Et
c’est à cet instant que je l’ai vue pour la première
fois.
Une silhouette de chien mais, dès le premier coup d’œil,
on savait instantanément que ce n’était pas un chien.
L’animal avait une démarche indescriptible, tendue, furtive.
Ses yeux avaient une luisance presque surnaturelle ; ils diffusaient une
lumière sourde, violette et sauvage. Bizarrement, chacun de ses pas
éteignait les sons autour d’elle : plus d’oiseaux de
nuit, plus de reptations ni de bruissements d’ailes mais un silence
épais et tendu. Elle m’a regardée et un frisson m’a
parcourue – ni peur, ni angoisse, un frisson tout simplement.
Et la louve a bougé.
A pas doux, elle est venue vers moi. Elle s’est approchée de
ma main, l’a flairée. J’ai juste étendu les doigts
et toute seule, elle a glissé sa tête puis ses omoplates contre
ma paume.

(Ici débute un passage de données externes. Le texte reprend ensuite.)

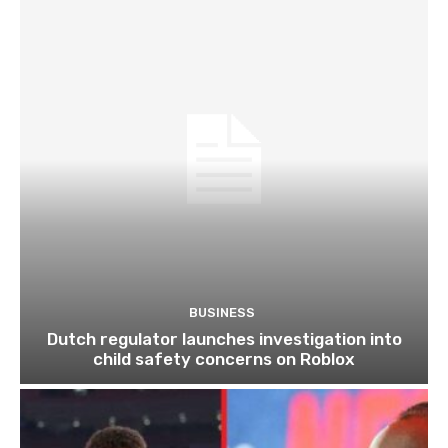
BUSINESS
Dutch regulator launches investigation into
child safety concerns on Roblox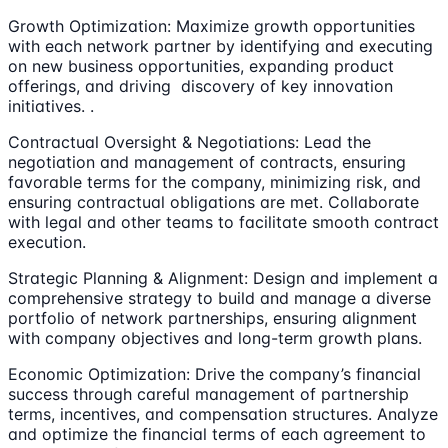
Growth Optimization: Maximize growth opportunities
with each network partner by identifying and executing
on new business opportunities, expanding product
offerings, and driving discovery of key innovation
initiatives. .
Contractual Oversight & Negotiations: Lead the
negotiation and management of contracts, ensuring
favorable terms for the company, minimizing risk, and
ensuring contractual obligations are met. Collaborate
with legal and other teams to facilitate smooth contract
execution.
Strategic Planning & Alignment: Design and implement a
comprehensive strategy to build and manage a diverse
portfolio of network partnerships, ensuring alignment
with company objectives and long-term growth plans.
Economic Optimization: Drive the company’s financial
success through careful management of partnership
terms, incentives, and compensation structures. Analyze
and optimize the financial terms of each agreement to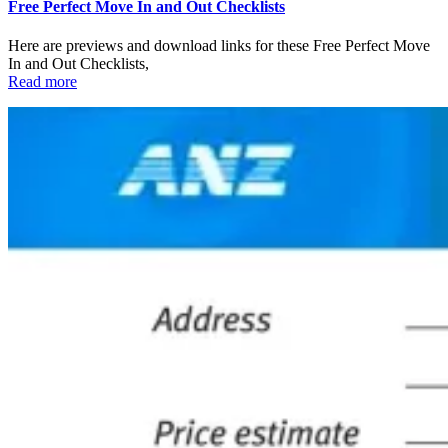
Free Perfect Move In and Out Checklists
Here are previews and download links for these Free Perfect Move
In and Out Checklists,
Read more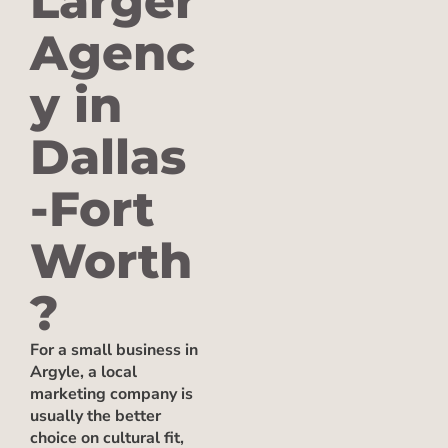
Larger
Agenc
y in
Dallas
-Fort
Worth
?
For a small business in
Argyle, a local
marketing company is
usually the better
choice on cultural fit,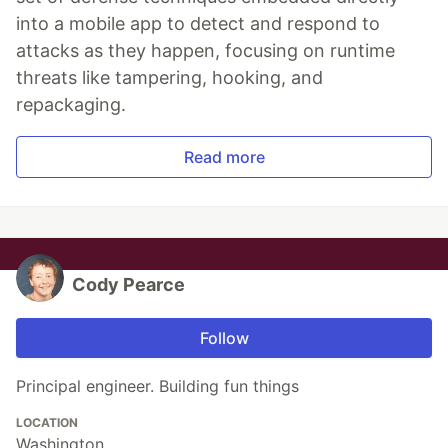
into a mobile app to detect and respond to
attacks as they happen, focusing on runtime
threats like tampering, hooking, and
repackaging.
Read more
Cody Pearce
Follow
Principal engineer. Building fun things
LOCATION
Washington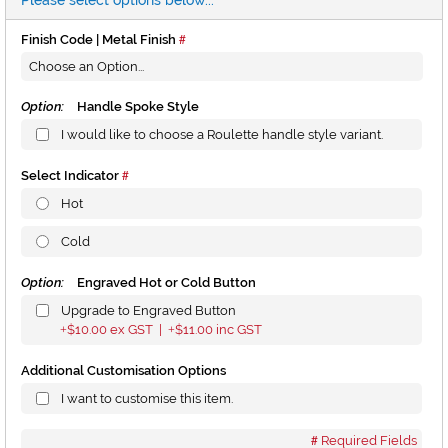
Please select options below...
Finish Code | Metal Finish
Option:
Handle Spoke Style
I would like to choose a Roulette handle style variant.
Select Indicator
Hot
Cold
Option:
Engraved Hot or Cold Button
Upgrade to Engraved Button
$10.00
ex GST |
$11.00
inc GST
+
+
Additional Customisation Options
I want to customise this item.
Required Fields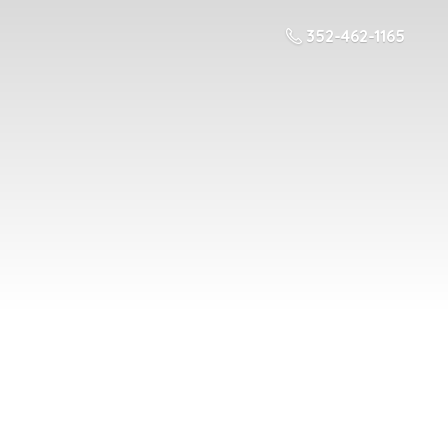
352-462-1165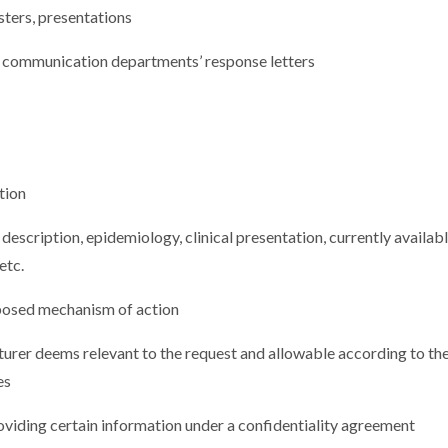
ters, presentations
 communication departments’ response letters
tion
 description, epidemiology, clinical presentation, currently availab
etc.
oposed mechanism of action
urer deems relevant to the request and allowable according to th
es
iding certain information under a confidentiality agreement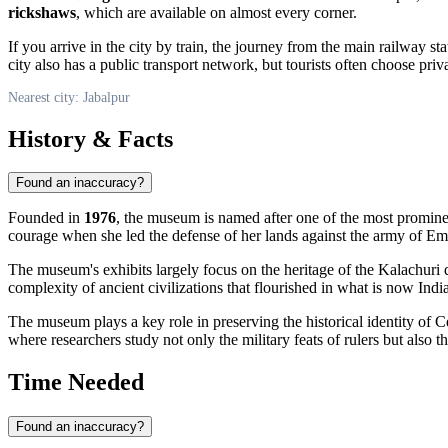
rickshaws
, which are available on almost every corner.
If you arrive in the city by train, the journey from the main railway s
city also has a public transport network, but tourists often choose priva
Nearest city: Jabalpur
History & Facts
Found an inaccuracy?
Founded in
1976
, the museum is named after one of the most promin
courage when she led the defense of her lands against the army of Em
The museum's exhibits largely focus on the heritage of the Kalachuri 
complexity of ancient civilizations that flourished in what is now
Indi
The museum plays a key role in preserving the historical identity of C
where researchers study not only the military feats of rulers but also th
Time Needed
Found an inaccuracy?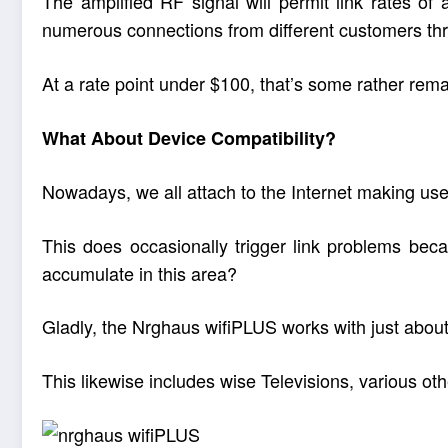
The amplified RF signal will permit link rates of
numerous connections from different customers th
At a rate point under $100, that’s some rather rema
What About Device Compatibility?
Nowadays, we all attach to the Internet making use
This does occasionally trigger link problems bec
accumulate in this area?
Gladly, the Nrghaus wifiPLUS works with just about 
This likewise includes wise Televisions, various o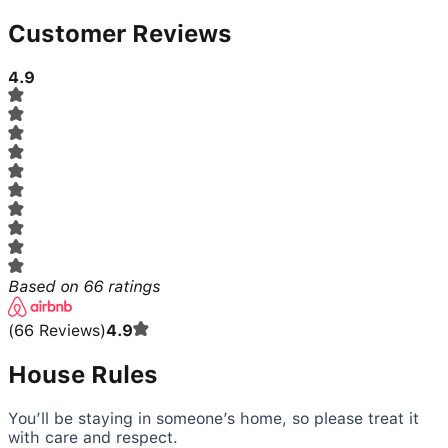
Customer Reviews
4.9
Based on
66
ratings
(
66
Reviews
)
4.9
House Rules
You’ll be staying in someone’s home, so please treat it
with care and respect.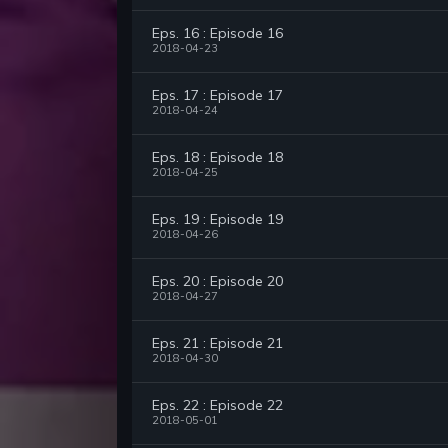
Eps. 16 : Episode 16
2018-04-23
Eps. 17 : Episode 17
2018-04-24
Eps. 18 : Episode 18
2018-04-25
Eps. 19 : Episode 19
2018-04-26
Eps. 20 : Episode 20
2018-04-27
Eps. 21 : Episode 21
2018-04-30
Eps. 22 : Episode 22
2018-05-01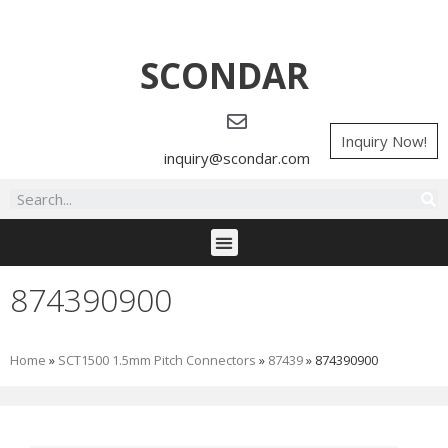
SCONDAR
Inquiry Now!
inquiry@scondar.com
874390900
Home
»
SCT1500 1.5mm Pitch Connectors
»
87439
»
874390900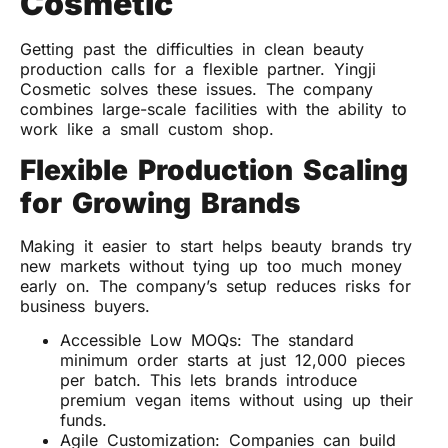
Cosmetic
Getting past the difficulties in clean beauty
production calls for a flexible partner. Yingji
Cosmetic solves these issues. The company
combines large-scale facilities with the ability to
work like a small custom shop.
Flexible Production Scaling
for Growing Brands
Making it easier to start helps beauty brands try
new markets without tying up too much money
early on. The company’s setup reduces risks for
business buyers.
Accessible Low MOQs: The standard
minimum order starts at just 12,000 pieces
per batch. This lets brands introduce
premium vegan items without using up their
funds.
Agile Customization: Companies can build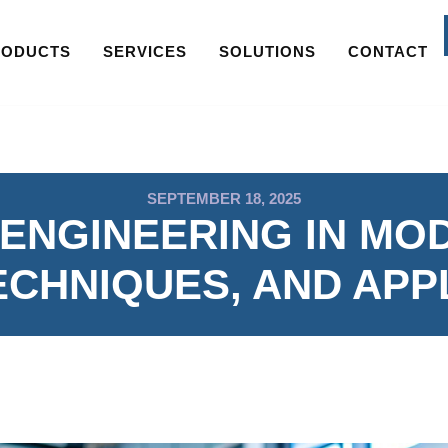
RODUCTS
SERVICES
SOLUTIONS
CONTACT
SEPTEMBER 18, 2025
ENGINEERING IN MO
ECHNIQUES, AND APP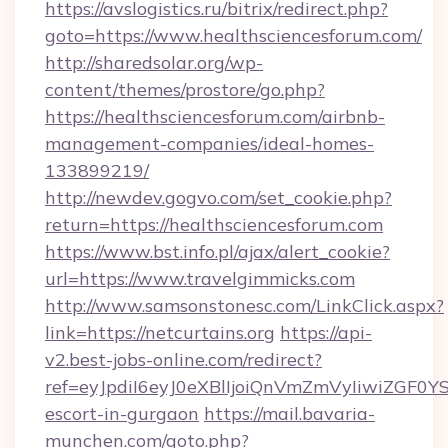
https://avslogistics.ru/bitrix/redirect.php?
goto=https://www.healthsciencesforum.com/
http://sharedsolar.org/wp-
content/themes/prostore/go.php?
https://healthsciencesforum.com/airbnb-
management-companies/ideal-homes-
133899219/
http://newdev.gogvo.com/set_cookie.php?
return=https://healthsciencesforum.com
https://www.bst.info.pl/ajax/alert_cookie?
url=https://www.travelgimmicks.com
http://www.samsonstonesc.com/LinkClick.aspx?
link=https://netcurtains.org
https://api-
v2.best-jobs-online.com/redirect?
ref=eyJpdiI6eyJ0eXBlIjoiQnVmZmVyIiw
escort-in-gurgaon
https://mail.bavaria-
munchen.com/goto.php?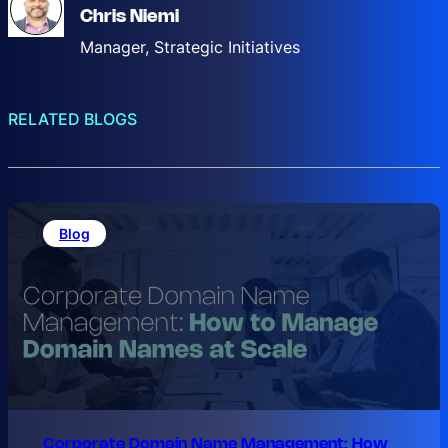
Chris Niemi
Manager, Strategic Initiatives
RELATED BLOGS
Blog
Corporate Domain Name Management: How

Alors, j’ai ressenti une étincelle fulgurante, une
décharge dans tout le corps, ,un contact unique qui a irradié
tout mon bras, ma poitrine et m’a emplie de douceur. De douceur seulement
? Oui, dans ce qu’elle a de plus impérieux et qui a élevé
en moi un chant mystérieux, l’appel d’une force inconnue
et primordiale. Au même moment, la louve a semblé ramollir
et elle s’est couchée renversée sur le flanc.
Elle m’offrait son ventre.
Mon sourire de bonheur, je crois, aurait pu éclairer la nuit.